### [RECORDS FOR PROCESSING]
★ ★ ★

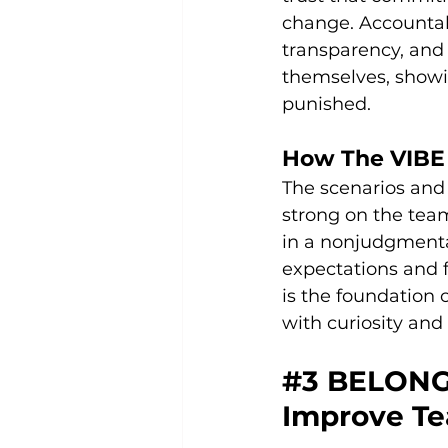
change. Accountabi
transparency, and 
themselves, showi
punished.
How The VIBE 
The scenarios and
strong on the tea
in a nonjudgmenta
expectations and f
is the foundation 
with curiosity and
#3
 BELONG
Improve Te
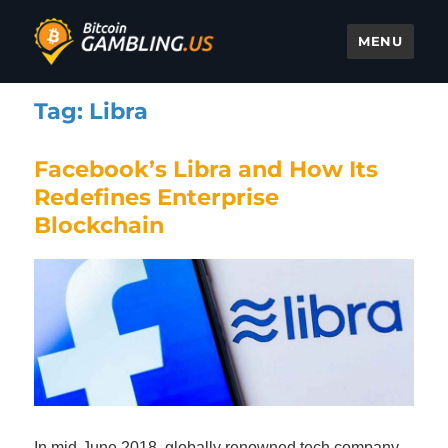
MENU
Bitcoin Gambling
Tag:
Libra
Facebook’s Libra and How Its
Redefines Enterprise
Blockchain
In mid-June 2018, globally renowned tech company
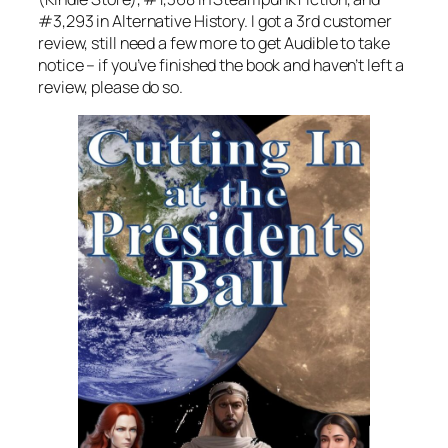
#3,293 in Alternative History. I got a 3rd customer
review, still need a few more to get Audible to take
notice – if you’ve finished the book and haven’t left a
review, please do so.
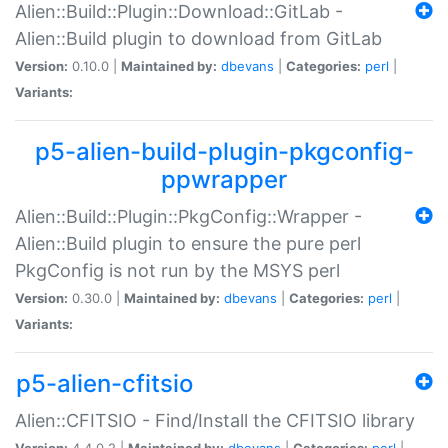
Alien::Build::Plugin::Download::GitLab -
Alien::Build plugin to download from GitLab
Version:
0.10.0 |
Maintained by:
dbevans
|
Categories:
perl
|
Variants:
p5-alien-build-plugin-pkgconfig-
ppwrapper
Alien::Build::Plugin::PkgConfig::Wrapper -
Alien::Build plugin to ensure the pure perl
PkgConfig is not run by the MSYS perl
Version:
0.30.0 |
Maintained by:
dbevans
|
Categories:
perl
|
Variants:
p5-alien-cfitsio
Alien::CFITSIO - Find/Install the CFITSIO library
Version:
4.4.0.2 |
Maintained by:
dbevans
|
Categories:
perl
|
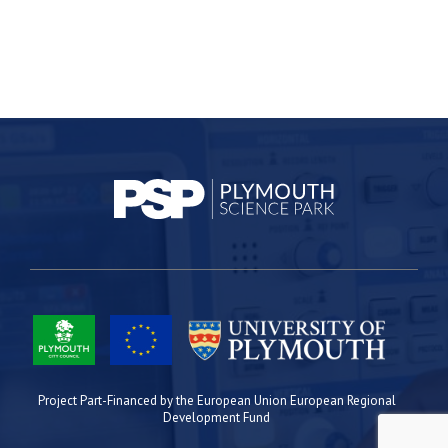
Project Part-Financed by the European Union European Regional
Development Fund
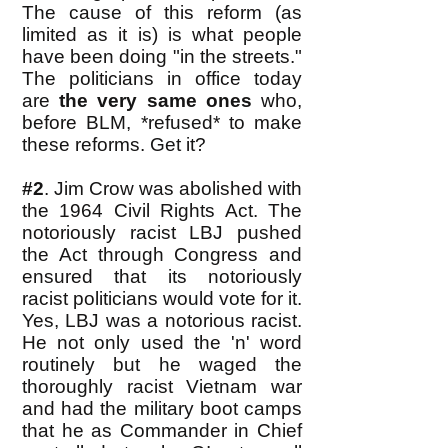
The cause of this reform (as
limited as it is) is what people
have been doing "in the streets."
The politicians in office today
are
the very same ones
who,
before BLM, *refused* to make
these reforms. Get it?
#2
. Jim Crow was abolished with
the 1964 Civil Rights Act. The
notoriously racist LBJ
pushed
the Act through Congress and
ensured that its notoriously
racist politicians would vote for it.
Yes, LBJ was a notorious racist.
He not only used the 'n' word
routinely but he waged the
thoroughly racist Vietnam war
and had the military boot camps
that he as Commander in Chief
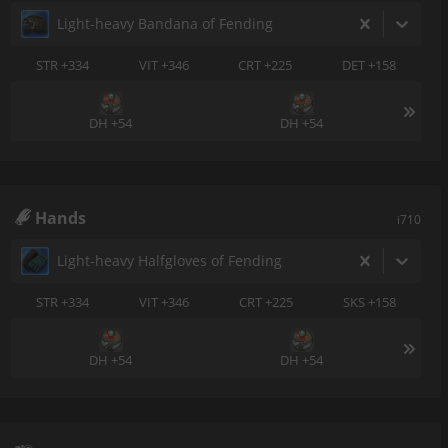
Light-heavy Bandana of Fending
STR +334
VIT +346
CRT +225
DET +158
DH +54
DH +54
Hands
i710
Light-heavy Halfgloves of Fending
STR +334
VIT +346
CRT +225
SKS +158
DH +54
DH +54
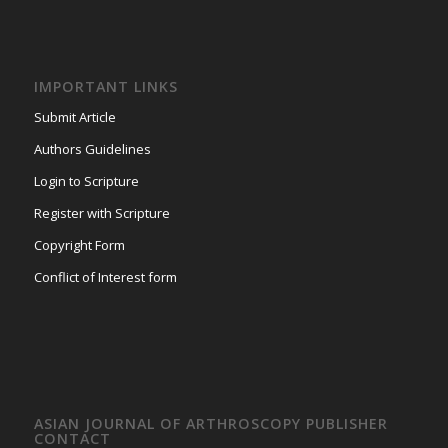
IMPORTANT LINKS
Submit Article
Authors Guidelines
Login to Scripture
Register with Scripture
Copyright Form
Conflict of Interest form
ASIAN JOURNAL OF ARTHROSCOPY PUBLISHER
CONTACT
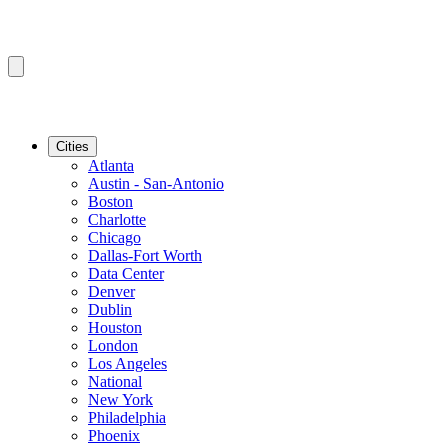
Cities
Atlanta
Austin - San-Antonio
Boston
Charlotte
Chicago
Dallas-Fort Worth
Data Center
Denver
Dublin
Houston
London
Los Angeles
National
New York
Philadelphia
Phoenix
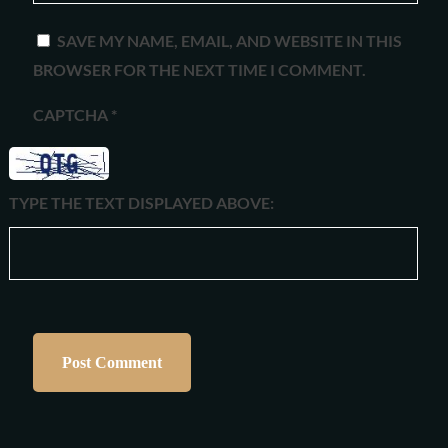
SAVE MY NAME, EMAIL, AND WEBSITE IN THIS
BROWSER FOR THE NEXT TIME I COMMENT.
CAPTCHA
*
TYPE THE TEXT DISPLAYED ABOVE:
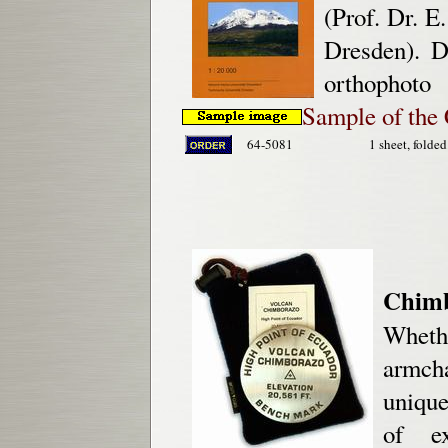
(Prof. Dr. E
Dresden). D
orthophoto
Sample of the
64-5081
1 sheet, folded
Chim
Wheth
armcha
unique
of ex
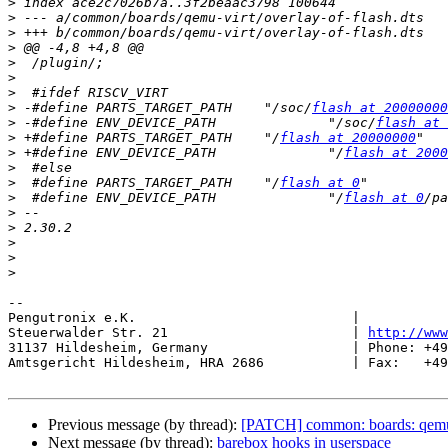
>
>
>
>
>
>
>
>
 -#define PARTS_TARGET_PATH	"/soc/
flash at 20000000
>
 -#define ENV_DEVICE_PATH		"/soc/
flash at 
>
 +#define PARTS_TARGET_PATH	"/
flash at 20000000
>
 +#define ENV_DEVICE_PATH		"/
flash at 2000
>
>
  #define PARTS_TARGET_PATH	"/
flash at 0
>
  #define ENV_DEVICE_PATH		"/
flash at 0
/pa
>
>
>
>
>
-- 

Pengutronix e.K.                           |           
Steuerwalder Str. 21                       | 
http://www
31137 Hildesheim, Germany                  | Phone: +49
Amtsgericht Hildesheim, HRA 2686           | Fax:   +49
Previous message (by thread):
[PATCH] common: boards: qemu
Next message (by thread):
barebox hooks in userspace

★ ★ ★

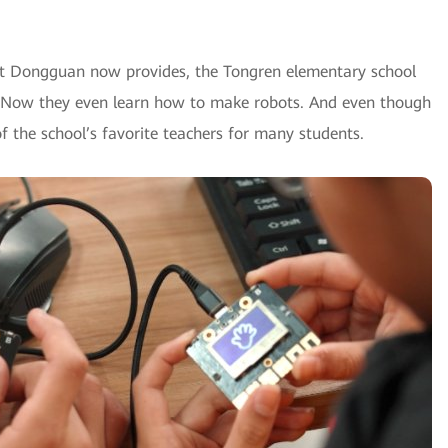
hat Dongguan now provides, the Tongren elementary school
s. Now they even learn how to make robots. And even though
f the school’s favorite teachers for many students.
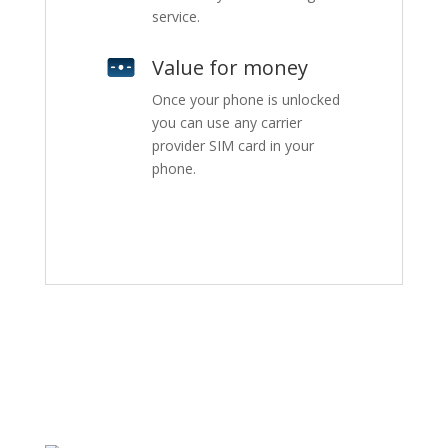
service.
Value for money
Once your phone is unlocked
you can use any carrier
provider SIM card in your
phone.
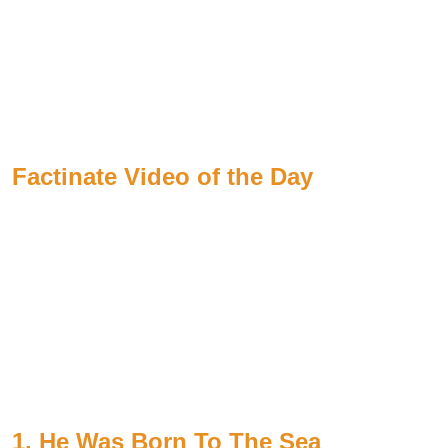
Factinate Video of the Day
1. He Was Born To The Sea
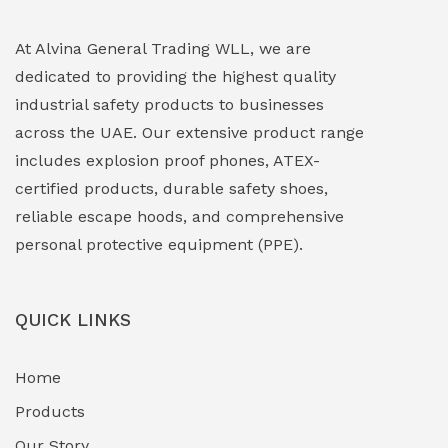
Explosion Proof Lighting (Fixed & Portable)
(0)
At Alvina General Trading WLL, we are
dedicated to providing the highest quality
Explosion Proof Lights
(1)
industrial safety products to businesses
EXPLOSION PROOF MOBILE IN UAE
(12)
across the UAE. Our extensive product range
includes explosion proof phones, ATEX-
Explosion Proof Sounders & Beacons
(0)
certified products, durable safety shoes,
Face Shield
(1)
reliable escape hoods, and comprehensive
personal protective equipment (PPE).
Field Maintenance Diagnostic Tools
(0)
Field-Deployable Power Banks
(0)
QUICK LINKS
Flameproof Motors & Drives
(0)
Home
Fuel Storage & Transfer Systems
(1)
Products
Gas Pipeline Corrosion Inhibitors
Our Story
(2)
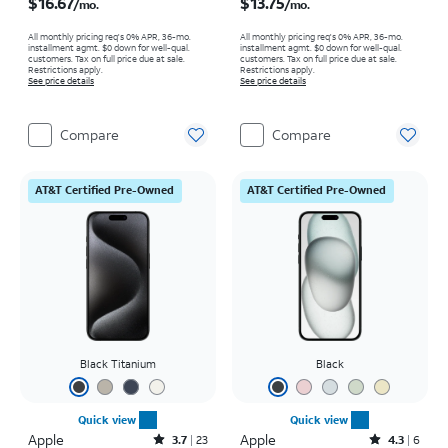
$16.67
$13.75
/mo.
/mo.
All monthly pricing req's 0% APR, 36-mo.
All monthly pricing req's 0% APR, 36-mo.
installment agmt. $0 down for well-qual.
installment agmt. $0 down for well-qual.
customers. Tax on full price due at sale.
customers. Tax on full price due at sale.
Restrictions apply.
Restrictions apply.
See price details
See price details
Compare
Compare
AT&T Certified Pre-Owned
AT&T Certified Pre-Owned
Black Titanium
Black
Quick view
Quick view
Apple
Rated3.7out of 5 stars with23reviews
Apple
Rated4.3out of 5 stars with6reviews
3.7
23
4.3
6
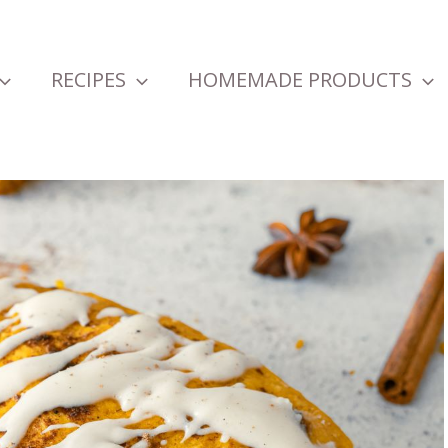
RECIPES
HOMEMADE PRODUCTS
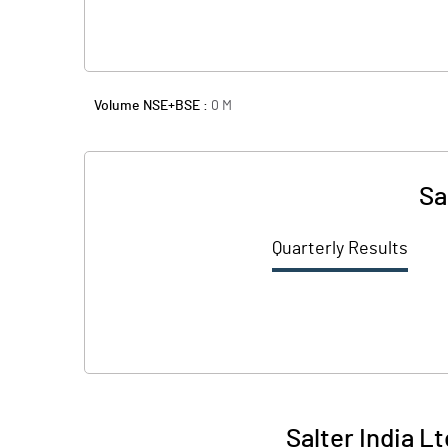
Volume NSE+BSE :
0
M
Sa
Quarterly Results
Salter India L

★ ★ ★

Look back over the records above. Reproduce exactly everything from the line with "QUICK LINKS" down to the line with "Salter India L", inclusive, and leave the pictures out.

### [REPLY]
QUICK LINKS
Flameproof Motors & Drives
(0)
Home
Fuel Storage & Transfer Systems
(1)
Products
Gas Pipeline Corrosion Inhibitors
Our Story
(2)
$16.67
$13.75
/mo.
/mo.
All monthly pricing req's 0% APR, 36-mo.
All monthly pricing req's 0% APR, 36-mo.
installment agmt. $0 down for well-qual.
installment agmt. $0 down for well-qual.
customers. Tax on full price due at sale.
customers. Tax on full price due at sale.
Restrictions apply.
Restrictions apply.
See price details
See price details
Compare
Compare
AT&T Certified Pre-Owned
AT&T Certified Pre-Owned
Black Titanium
Black
Quick view
Quick view
Apple
Rated3.7out of 5 stars with23reviews
Apple
Rated4.3out of 5 stars with6reviews
3.7
23
4.3
6
RECIPES
HOMEMADE PRODUCTS
Volume NSE+BSE :
0
M
Sa
Quarterly Results
Salter India L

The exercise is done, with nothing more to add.